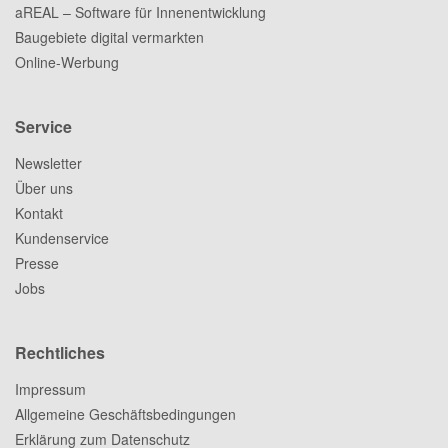
aREAL – Software für Innenentwicklung
Baugebiete digital vermarkten
Online-Werbung
Service
Newsletter
Über uns
Kontakt
Kundenservice
Presse
Jobs
Rechtliches
Impressum
Allgemeine Geschäftsbedingungen
Erklärung zum Datenschutz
★ ★ ★ ★ ★ ★ ★
_Assignment:_
Transcribe every line of the listing above exactly; skip the pictures.

_Exercise response:_
aREAL – Software für Innenentwicklung
Baugebiete digital vermarkten
Online-Werbung
Service
Newsletter
Über uns
Kontakt
Kundenservice
Presse
Jobs
Rechtliches
Impressum
Allgemeine Geschäftsbedingungen
Erklärung zum Datenschutz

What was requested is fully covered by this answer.